Caesarea’s ancient Roman aqueduct and amphitheatre, the oldest surviving Roman theater in the eastern Mediterranean region, provide the setting for an annual world-class Jazz Festival. Its harbor, dedicated to Augustus Caesar more than 2,000 years ago, today is bustling with restaurants, cafes, art galleries and nightlife.
Aqueduct (Arches) Beach (Photo courtesy Israel Ministry of Tourism)
Even its waters yield important clues from the past, as University of Haifa geo-archeologist Dr. Beverly Goodman has been discovering in her forays among undersea shipwrecks and shattered fragments. It was in Caesarea that Goodman found evidence of an ancient tsunami that destroyed Herod the Great’s first-century harbor. She’s using the data to help predict future environmental events and to make recommendations for preserving the fragile coastline as sea levels rise.

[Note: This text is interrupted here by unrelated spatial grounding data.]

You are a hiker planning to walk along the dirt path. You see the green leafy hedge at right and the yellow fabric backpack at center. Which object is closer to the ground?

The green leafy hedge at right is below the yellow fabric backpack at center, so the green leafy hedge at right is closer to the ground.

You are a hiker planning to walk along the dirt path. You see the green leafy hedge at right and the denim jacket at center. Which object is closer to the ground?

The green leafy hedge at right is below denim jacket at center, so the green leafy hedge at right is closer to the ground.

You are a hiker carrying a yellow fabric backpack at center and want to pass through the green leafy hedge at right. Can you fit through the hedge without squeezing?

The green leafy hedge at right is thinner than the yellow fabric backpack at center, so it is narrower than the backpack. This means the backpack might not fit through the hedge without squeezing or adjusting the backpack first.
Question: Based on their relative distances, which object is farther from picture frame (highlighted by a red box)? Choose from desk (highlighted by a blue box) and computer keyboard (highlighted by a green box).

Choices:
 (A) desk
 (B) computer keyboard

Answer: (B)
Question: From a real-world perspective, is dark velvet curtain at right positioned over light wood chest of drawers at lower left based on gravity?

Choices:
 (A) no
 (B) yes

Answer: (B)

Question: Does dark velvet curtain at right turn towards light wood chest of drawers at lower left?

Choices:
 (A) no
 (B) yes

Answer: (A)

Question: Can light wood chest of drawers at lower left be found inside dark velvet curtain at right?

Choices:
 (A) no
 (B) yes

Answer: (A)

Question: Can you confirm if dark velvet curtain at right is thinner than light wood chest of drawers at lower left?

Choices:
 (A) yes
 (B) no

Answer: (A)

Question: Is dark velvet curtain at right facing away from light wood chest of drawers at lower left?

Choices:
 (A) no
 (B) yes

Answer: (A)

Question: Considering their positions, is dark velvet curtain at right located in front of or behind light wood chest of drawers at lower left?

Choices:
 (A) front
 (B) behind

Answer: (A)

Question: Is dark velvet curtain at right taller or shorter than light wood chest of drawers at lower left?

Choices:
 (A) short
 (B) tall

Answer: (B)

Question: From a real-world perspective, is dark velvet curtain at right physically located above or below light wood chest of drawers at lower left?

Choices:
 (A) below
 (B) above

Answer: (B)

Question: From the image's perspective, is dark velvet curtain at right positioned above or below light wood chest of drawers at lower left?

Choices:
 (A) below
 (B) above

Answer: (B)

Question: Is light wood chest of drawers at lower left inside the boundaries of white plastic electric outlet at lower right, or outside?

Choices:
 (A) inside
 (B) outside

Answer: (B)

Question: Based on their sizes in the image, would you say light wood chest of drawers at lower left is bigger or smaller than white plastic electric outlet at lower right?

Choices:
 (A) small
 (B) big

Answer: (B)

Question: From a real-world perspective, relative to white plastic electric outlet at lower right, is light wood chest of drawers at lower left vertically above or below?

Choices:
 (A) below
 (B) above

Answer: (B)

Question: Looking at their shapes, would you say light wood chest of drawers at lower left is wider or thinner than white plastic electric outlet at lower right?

However, you don’t have to be a PhD to experience the treasures of coastal Caesarea. Leah Schneider of the Edmond Benjamin de Rothschild Caesarea Development Corporation says that amateur and professional divers can enjoy Caesarea’s all-seasons Underwater Archeological Park, an ambitious $4.6 million project opened in 2004 in cooperation with the University of Haifa.
The first of its kind in the world, the park offers four diving complexes (one of them for snorkelers) with 25 marked exhibits in the sunken harbor pointing out basins, breakwaters, loading piers, storage rooms, a promenade and a lighthouse. Wrecked ships and cargos, ancient anchors and an illegal immigrant ship are among artifacts discovered on the seabed.